6.2    Fiduciary Duties. Notwithstanding anything in this Agreement to the contrary: (a) Stockholder makes no agreement or understanding herein in any capacity other than in Stockholder’s capacity as a record holder and beneficial owner of Company Securities, and (b) nothing herein will be construed to limit or affect any action or inaction by Stockholder or any Representative of Stockholder, as applicable, serving on the Company Board of Directors or as an officer or fiduciary of the Company, acting in such person’s capacity as a director, officer or fiduciary of the Company.

6.3    Expenses. Each of the parties hereto shall pay its own expenses incurred in connection with this Agreement. Each of the parties hereto warrants and covenants to the others that it will bear all claims for brokerage fees attributable to action taken by it.

6.4    Binding Effect. This Agreement shall be binding upon and inure to the benefit of and be enforceable by the parties hereto and their respective representatives and permitted successors and assigns.

6.5    Entire Agreement. This Agreement contains the entire understanding of the parties and supersedes all prior agreements and understandings between the parties with respect to its subject matter. This Agreement may be amended only by a written instrument duly executed by the parties hereto.

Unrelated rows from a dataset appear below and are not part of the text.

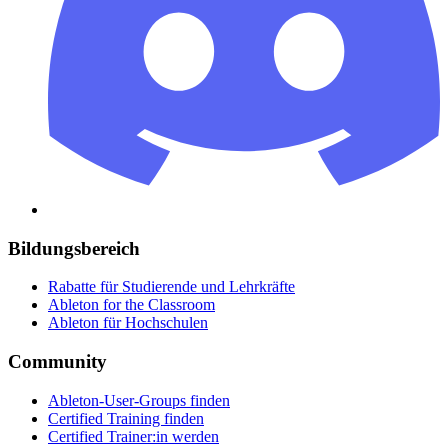
Bildungsbereich
Rabatte für Studierende und Lehrkräfte
Ableton for the Classroom
Ableton für Hochschulen
Community
Ableton-User-Groups finden
Certified Training finden
Certified Trainer:in werden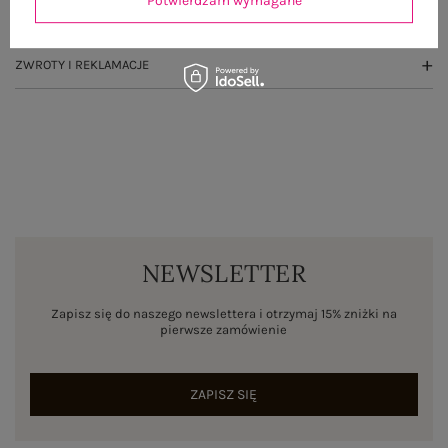
Potwierdzam wymagane
WYSYŁKA I DOSTAWA
ZWROTY I REKLAMACJE
NEWSLETTER
Zapisz się do naszego newslettera i otrzymaj 15% zniżki na
pierwsze zamówienie
ZAPISZ SIĘ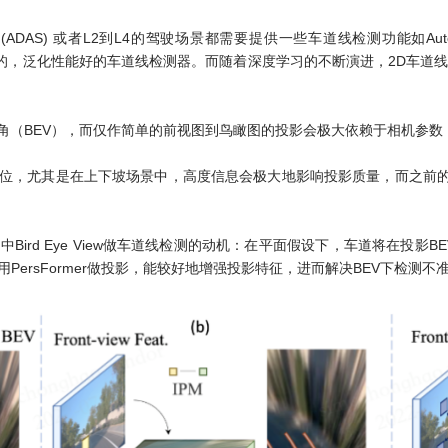
或者L2到L4的驾驶场景都需要提供一些车道线检测功能如Automated Lane C
一个鲁棒的，泛化性能好的车道线检测器。而随着深度学习的不断演进，2D车
视角（BEV），而仅作简单的前视图到鸟瞰图的投影会极大依赖于相机参
的地位，尤其是在上下坡场景中，高度信息会极大地影响投影质量，而之前
ew到(b)中Bird Eye View做车道线检测的动机：在平面假设下，车道将
PersFormer做投影，能较好地增强投影特征，进而解决BEV下检测不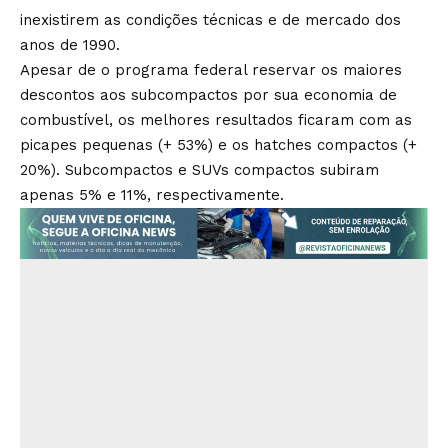
inexistirem as condições técnicas e de mercado dos
anos de 1990.
Apesar de o programa federal reservar os maiores
descontos aos subcompactos por sua economia de
combustível, os melhores resultados ficaram com as
picapes pequenas (+ 53%) e os hatches compactos (+
20%). Subcompactos e SUVs compactos subiram
apenas 5% e 11%, respectivamente.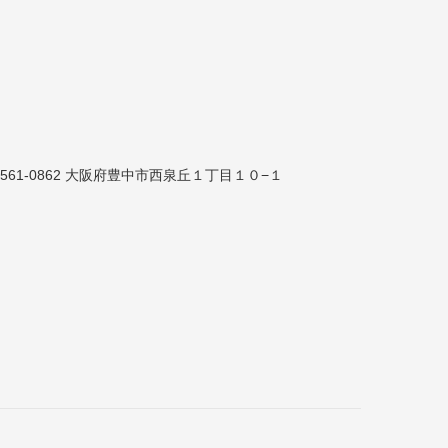
561-0862 大阪府豊中市西泉丘１丁目１０−１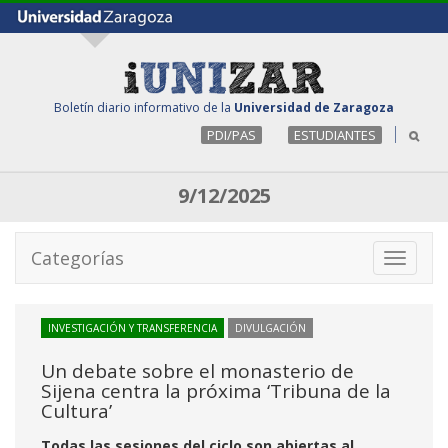
Boletín diario informativo de la
Universidad de Zaragoza
PDI/PAS
ESTUDIANTES
9/12/2025
Categorías
Toggle
navigati
INVESTIGACIÓN Y TRANSFERENCIA
DIVULGACIÓN
Un debate sobre el monasterio de
Sijena centra la próxima ‘Tribuna de la
Cultura’
Todas las sesiones del ciclo son abiertas al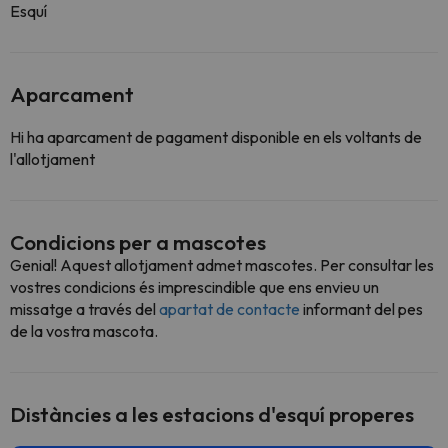
Esquí
Aparcament
Hi ha aparcament de pagament disponible en els voltants de
l'allotjament
Condicions per a mascotes
Genial! Aquest allotjament admet mascotes. Per consultar les
vostres condicions és imprescindible que ens envieu un
missatge a través del
apartat de contacte
informant del pes
de la vostra mascota.
Distàncies a les estacions d'esquí properes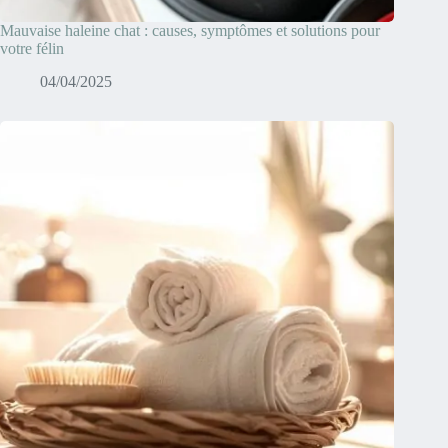
Mauvaise haleine chat : causes, symptômes et solutions pour
votre félin
04/04/2025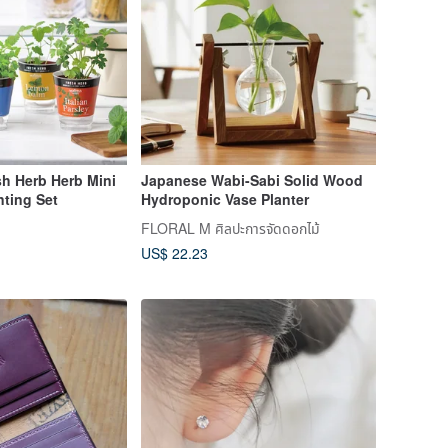
h Herb Herb Mini
Japanese Wabi-Sabi Solid Wood
ting Set
Hydroponic Vase Planter
FLORAL M ศิลปะการจัดดอกไม้
US$ 22.23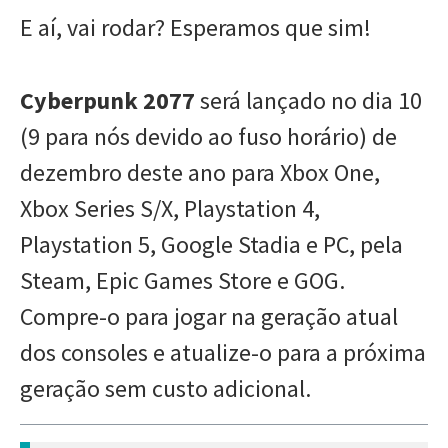
E aí, vai rodar? Esperamos que sim!
Cyberpunk 2077
será lançado no dia 10
(9 para nós devido ao fuso horário) de
dezembro deste ano para Xbox One,
Xbox Series S/X, Playstation 4,
Playstation 5, Google Stadia e PC, pela
Steam, Epic Games Store e GOG.
Compre-o para jogar na geração atual
dos consoles e atualize-o para a próxima
geração sem custo adicional.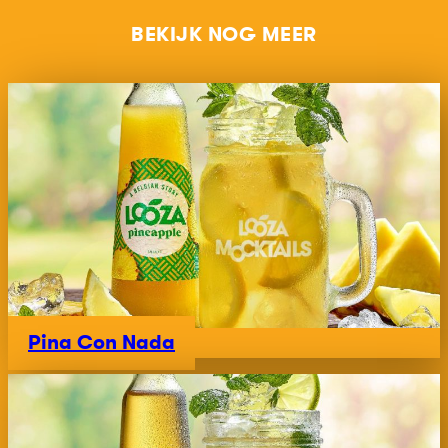
BEKIJK NOG MEER
Pina Con Nada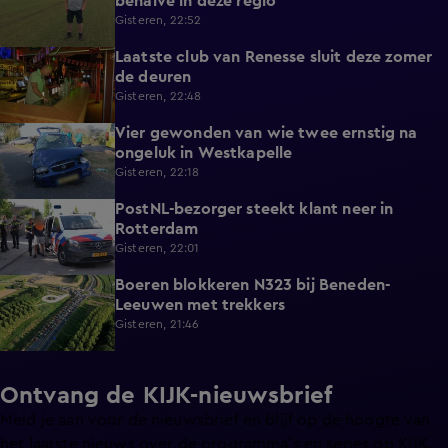
behalve in deze regio
Gisteren, 22:52
Laatste club van Renesse sluit deze zomer
2:08
de deuren
Gisteren, 22:48
Vier gewonden van wie twee ernstig na
0:30
ongeluk in Westkapelle
Gisteren, 22:18
PostNL-bezorger steekt klant neer in
0:26
Rotterdam
Gisteren, 22:01
Boeren blokkeren N323 bij Beneden-
0:33
Leeuwen met trekkers
Gisteren, 21:46
Ontvang de KIJK-nieuwsbrief
Meld je aan voor de nieuwsbrief en blijf op de hoogte van
het laatste nieuws over de programma’s en series op KIJK.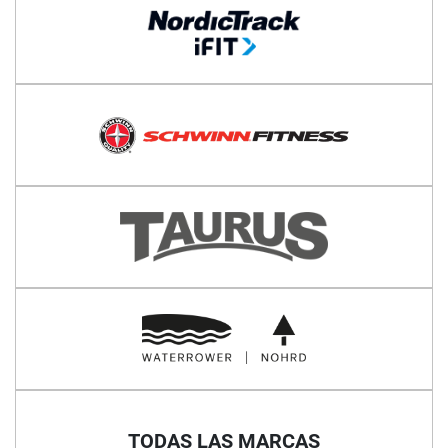
TODAS LAS MARCAS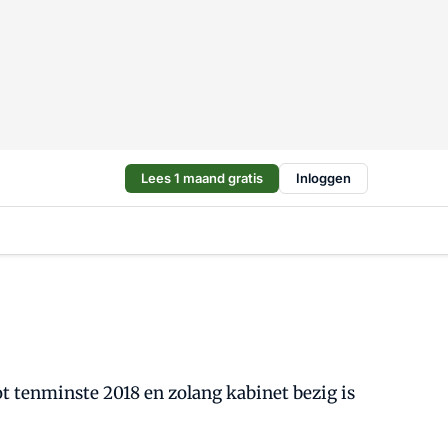
Lees 1 maand gratis
Inloggen
 tenminste 2018 en zolang kabinet bezig is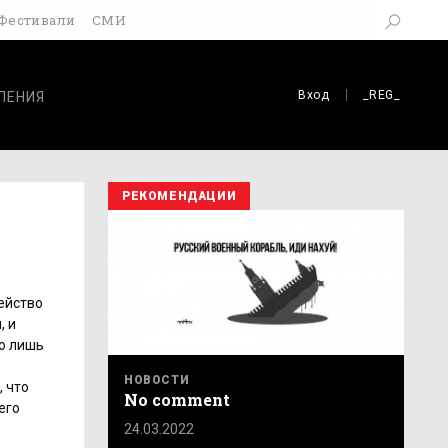
Фестивали
СМИ
Вход
_REG_
ЛЕНИЯ
РЕКОМЕНДАЦИИ
действо
, и
го лишь
НОВОСТИ
, что
No comment
его
24.03.2022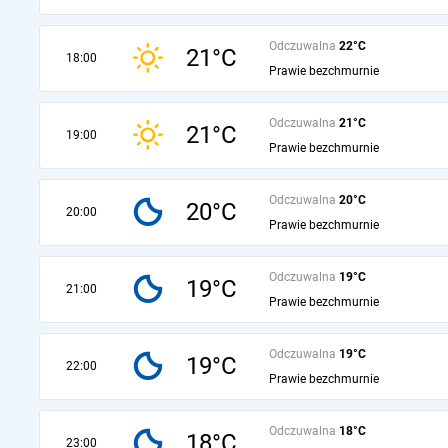
Odczuwalna
22°C
21°C
18:00
Prawie bezchmurnie
Odczuwalna
21°C
21°C
19:00
Prawie bezchmurnie
Odczuwalna
20°C
20°C
20:00
Prawie bezchmurnie
Odczuwalna
19°C
19°C
21:00
Prawie bezchmurnie
Odczuwalna
19°C
19°C
22:00
Prawie bezchmurnie
Odczuwalna
18°C
18°C
23:00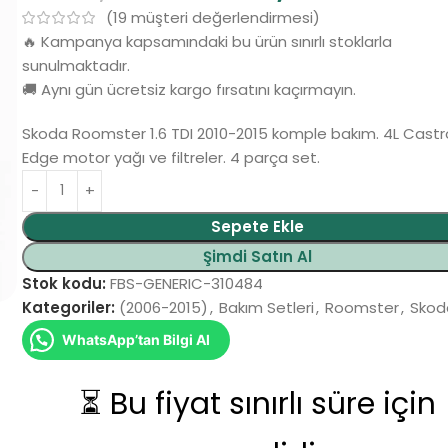
(
19
müşteri değerlendirmesi)
🔥 Kampanya kapsamındaki bu ürün sınırlı stoklarla
sunulmaktadır.
🚚 Aynı gün ücretsiz kargo fırsatını kaçırmayın.
Skoda Roomster 1.6 TDI 2010-2015 komple bakım. 4L Castr
Edge motor yağı ve filtreler. 4 parça set.
Alternative:
Sepete Ekle
Şimdi Satın Al
Stok kodu:
FBS-GENERIC-310484
Kategoriler:
(2006-2015)
,
Bakım Setleri
,
Roomster
,
Skod
WhatsApp’tan Bilgi Al
⏳ Bu fiyat sınırlı süre için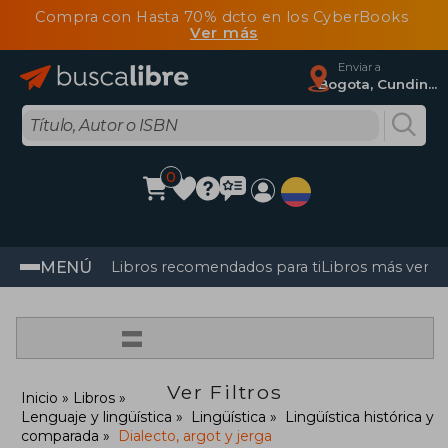
Compra con Hasta 70% dcto en los CyberBooks
Ver más
Enviar a
Bogota, Cundinamarca
0
MENÚ
Libros recomendados para ti
Libros más vendi
=
Ver Filtros
Inicio
Libros
Lenguaje y lingüística
Lingüística
Lingüística histórica y
comparada
Dialecto, argot y jerga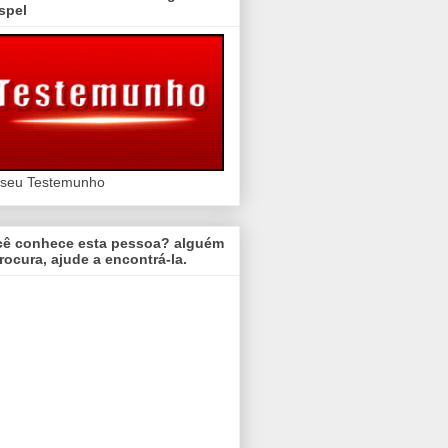
spel
 seu Testemunho
cê conhece esta pessoa? alguém
rocura, ajude a encontrá-la.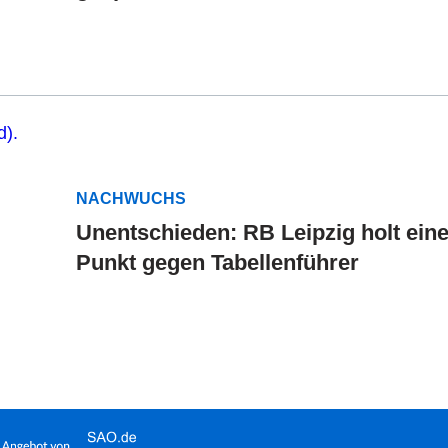
NACHWUCHS
Unentschieden: RB Leipzig holt ein
Punkt gegen Tabellenführer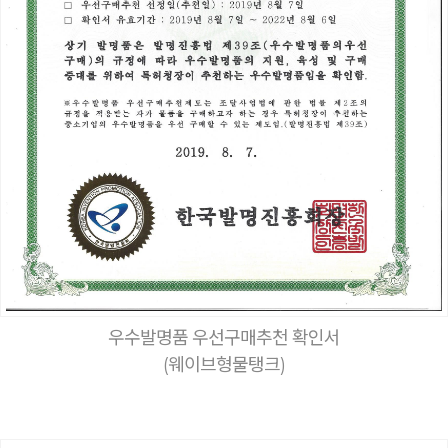
우수발명품 우선구매추천 확인서
(웨이브형물탱크)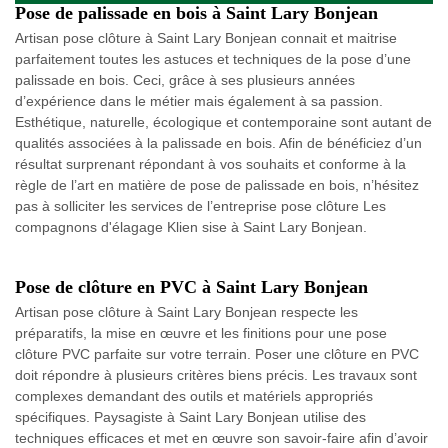
Pose de palissade en bois à Saint Lary Bonjean
Artisan pose clôture à Saint Lary Bonjean connait et maitrise
parfaitement toutes les astuces et techniques de la pose d’une
palissade en bois. Ceci, grâce à ses plusieurs années
d’expérience dans le métier mais également à sa passion.
Esthétique, naturelle, écologique et contemporaine sont autant de
qualités associées à la palissade en bois. Afin de bénéficiez d’un
résultat surprenant répondant à vos souhaits et conforme à la
règle de l’art en matière de pose de palissade en bois, n’hésitez
pas à solliciter les services de l’entreprise pose clôture Les
compagnons d'élagage Klien sise à Saint Lary Bonjean.
Pose de clôture en PVC à Saint Lary Bonjean
Artisan pose clôture à Saint Lary Bonjean respecte les
préparatifs, la mise en œuvre et les finitions pour une pose
clôture PVC parfaite sur votre terrain. Poser une clôture en PVC
doit répondre à plusieurs critères biens précis. Les travaux sont
complexes demandant des outils et matériels appropriés
spécifiques. Paysagiste à Saint Lary Bonjean utilise des
techniques efficaces et met en œuvre son savoir-faire afin d’avoir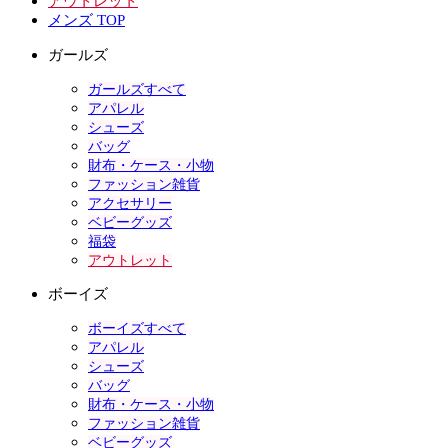
アウトレット
メンズ TOP
ガールズ
ガールズすべて
アパレル
シューズ
バッグ
財布・ケース・小物
ファッション雑貨
アクセサリー
ベビーグッズ
福袋
アウトレット
ボーイズ
ボーイズすべて
アパレル
シューズ
バッグ
財布・ケース・小物
ファッション雑貨
ベビーグッズ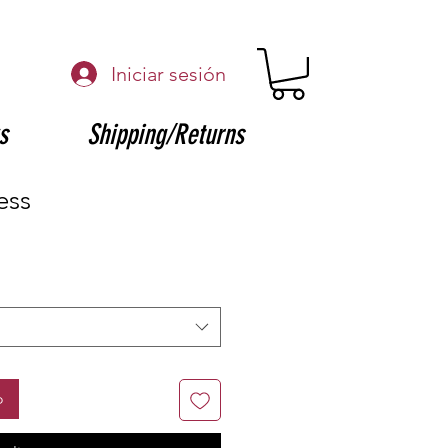
Iniciar sesión
s
Shipping/Returns
ess
o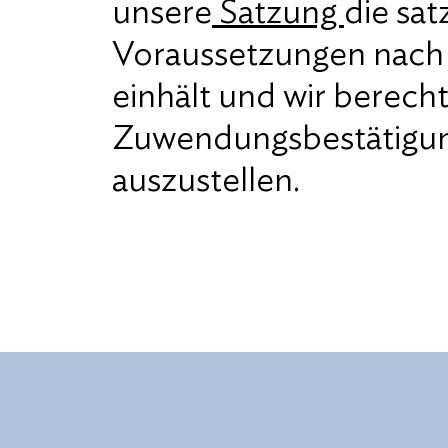
unsere
Satzung
die sa
Voraussetzungen nach 
einhält und wir berecht
Zuwendungsbestätigun
auszustellen.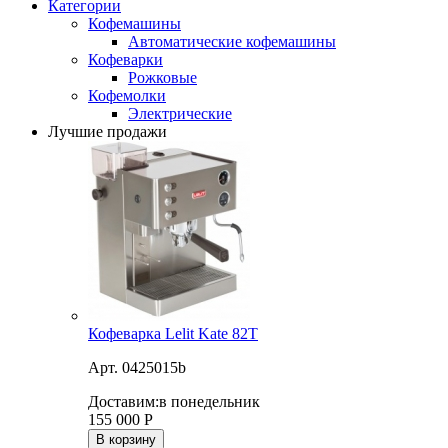
Категории
Кофемашины
Автоматические кофемашины
Кофеварки
Рожковые
Кофемолки
Электрические
Лучшие продажи
Кофеварка Lelit Kate 82T
Арт. 0425015b
Доставим:
в понедельник
155 000
Р
В корзину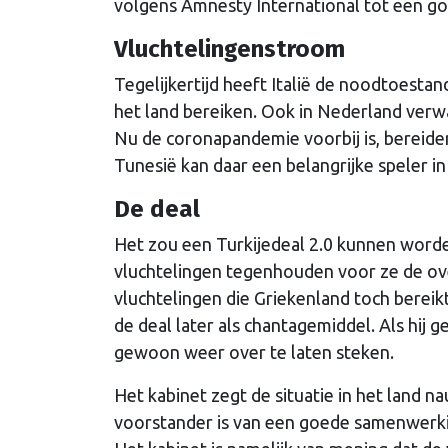
volgens Amnesty International tot een go
Vluchtelingenstroom
Tegelijkertijd heeft Italië de noodtoesta
het land bereiken. Ook in Nederland verw
Nu de coronapandemie voorbij is, bereide
Tunesië kan daar een belangrijke speler in 
De deal
Het zou een Turkijedeal 2.0 kunnen worden
vluchtelingen tegenhouden voor ze de ov
vluchtelingen die Griekenland toch berei
de deal later als chantagemiddel. Als hij 
gewoon weer over te laten steken.
Het kabinet zegt de situatie in het land 
voorstander is van een goede samenwerki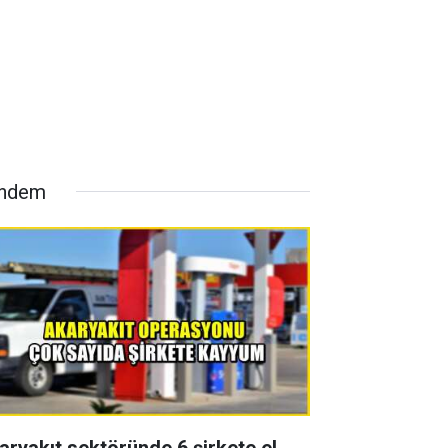
ndem
aryakıt sektöründe 6 şirkete el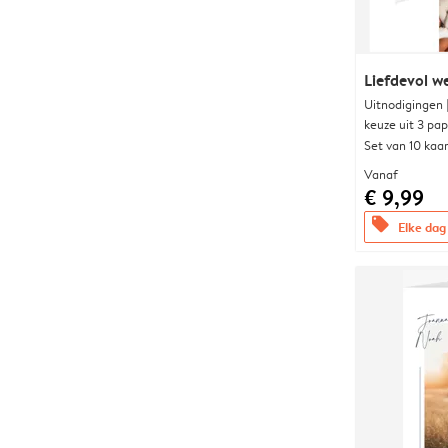
Liefdevol w
Uitnodigingen
keuze uit 3 pa
Set van 10 kaa
Vanaf
€ 9,99
offers
Elke dag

6.6    Headings. The headings contained in this Agreement are for reference purposes only and shall not affect in any way the meaning or interpretation of this Agreement.

6.7    Assignment. Without limitation of Section 1.1, this Agreement shall be binding upon and inure to the benefit of the parties named herein and their respective successors and permitted assigns. No party may assign either this Agreement or any of its rights, interests, or obligations hereunder without the prior written approval of the other parties; provided, however, that each of Parent and Purchaser may freely assign its rights to another direct or indirect wholly owned subsidiary of Parent or Purchaser without such prior written approval but no such assignment shall relieve Parent or Purchaser of any of its obligations hereunder. Any purported assignment requiring consent without such consent shall be void.

6.8    Counterparts. This Agreement may be executed in one or more counterparts, each of which shall be an original, but each of which together shall constitute one and the same Agreement.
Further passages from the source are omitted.